So, there's this meme floating around that says, "Millennial culture is taking your hobbies and turning them into a side hustle, then not having any hobbies." I saw it, chuckled, and then reality hit. Reflecting on my three podcasts, the myriad social media engagements, streaming apps, selling platforms, eBay store, card shows, and the countless articles I contribute to the sports cards world– you name it. It got me wondering, is it really as funny as it seems at first?
Don't get me wrong; a lot of what I do in this space is for the sheer joy of it. The last article I wrote? It was about hobby fatigue and how we drown ourselves in hobby social media. But here's the kicker: maybe, just maybe, some of us are doing this to ourselves. We're turning the things we love into part of this hustle culture.

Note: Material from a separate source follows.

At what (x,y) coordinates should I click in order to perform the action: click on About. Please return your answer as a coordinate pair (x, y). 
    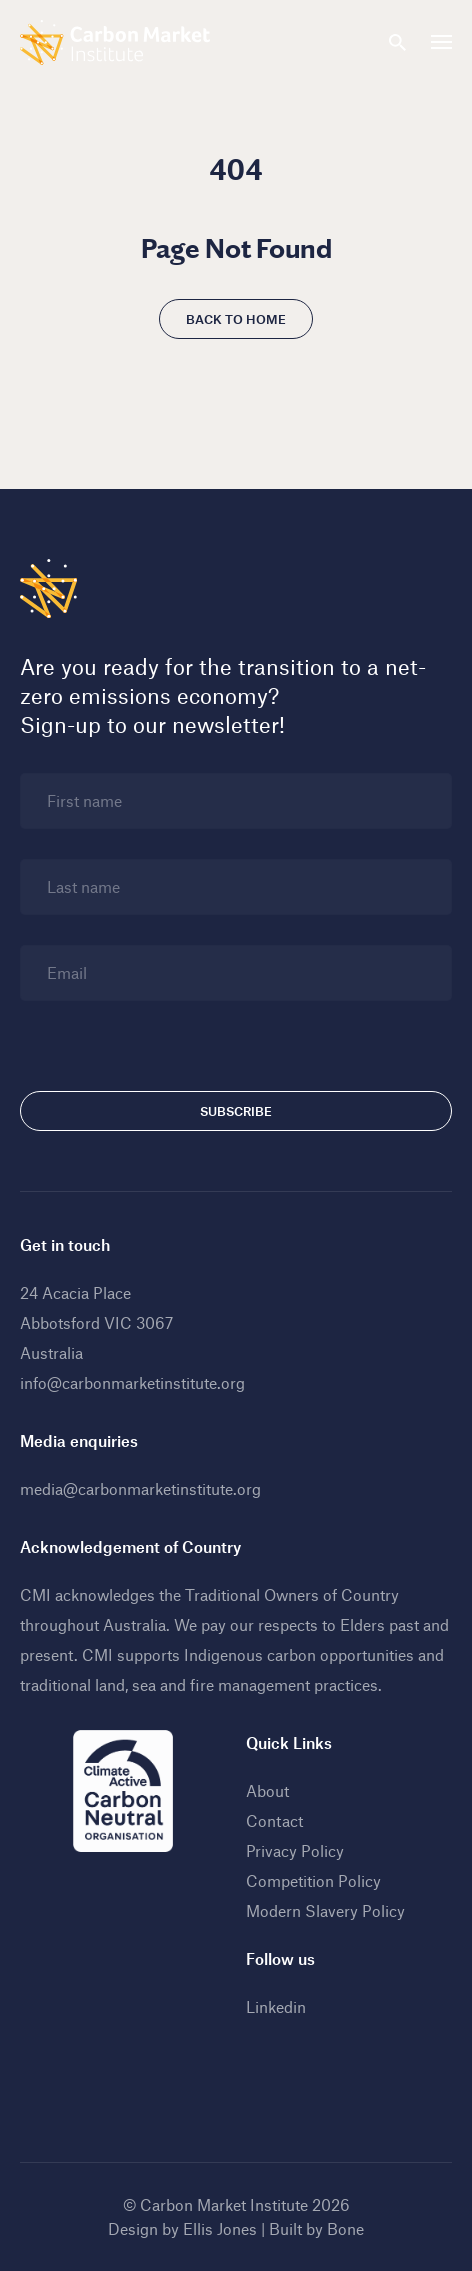     Looking at the image, I should click on (267, 1790).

Sure, hustling is great. I'm all for working hard to make your dreams happen. But, you know, does everything we love have to become a money-making gig? Maybe enjoying a hobby just for the sake of loving it is cool enough.
I mean, take a step back and look at the grand picture. Podcasts, social media, selling stuff – they're cool, but do they have to be more than just a passion project? Sometimes, I wonder if, in our pursuit of side hustles, we're forgetting the simplicity and joy that comes from just loving something without the pressure of turning it into cash.
And you know what else I've noticed? People in our space who seemed to have started for the right reasons or for the love of it are now caught up in some shady business. Or perhaps, someone you used to genuinely enjoy in the space has become unbearably obnoxious and fake. Some are just always so angry and filled with hate and conspiracy theories. Maybe, just maybe, they wouldn't have gone down that route if they weren't trying to keep up with the Joneses, or wrapping their self worth up in something that is supposed to be a hobby.
So, next time you're caught up in the grind, take a pause. Enjoy your hobby for what it is – a source of happiness, free from the rat race. Because not everything needs to be turned into a money-making machine. Sometimes, the real value lies in just loving what you do and staying true to why you started in the first place.